Task goal: Pick every line with "dobrodružstvo" from the material below.

=======

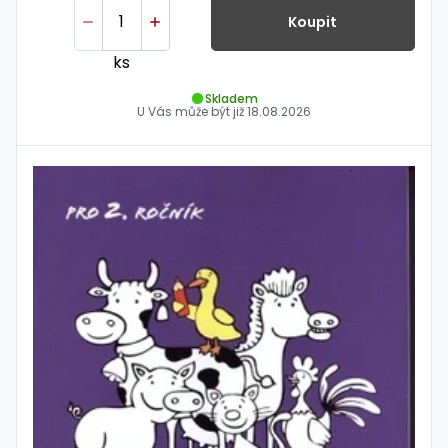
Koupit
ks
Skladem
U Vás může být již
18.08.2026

=======

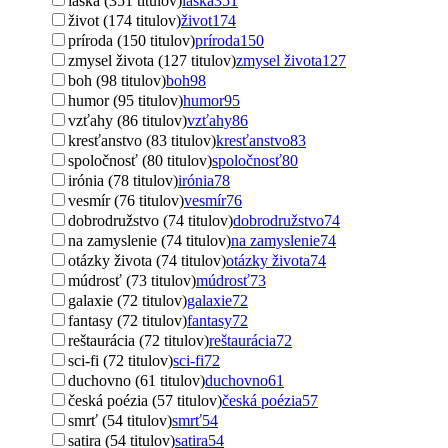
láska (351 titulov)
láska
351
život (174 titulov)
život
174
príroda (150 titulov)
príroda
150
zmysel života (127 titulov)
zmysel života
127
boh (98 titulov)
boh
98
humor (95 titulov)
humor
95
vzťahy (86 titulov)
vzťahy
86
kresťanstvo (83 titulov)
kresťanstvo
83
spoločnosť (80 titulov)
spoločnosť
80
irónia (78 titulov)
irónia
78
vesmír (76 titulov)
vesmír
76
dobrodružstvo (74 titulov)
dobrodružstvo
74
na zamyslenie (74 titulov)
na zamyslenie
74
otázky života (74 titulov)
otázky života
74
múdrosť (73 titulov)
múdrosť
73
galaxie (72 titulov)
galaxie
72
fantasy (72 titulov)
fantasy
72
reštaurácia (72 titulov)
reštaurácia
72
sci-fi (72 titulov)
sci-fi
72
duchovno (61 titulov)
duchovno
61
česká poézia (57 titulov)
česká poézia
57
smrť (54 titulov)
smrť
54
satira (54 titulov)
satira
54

=======

Reply to the exercise:
dobrodružstvo (74 titulov)
dobrodružstvo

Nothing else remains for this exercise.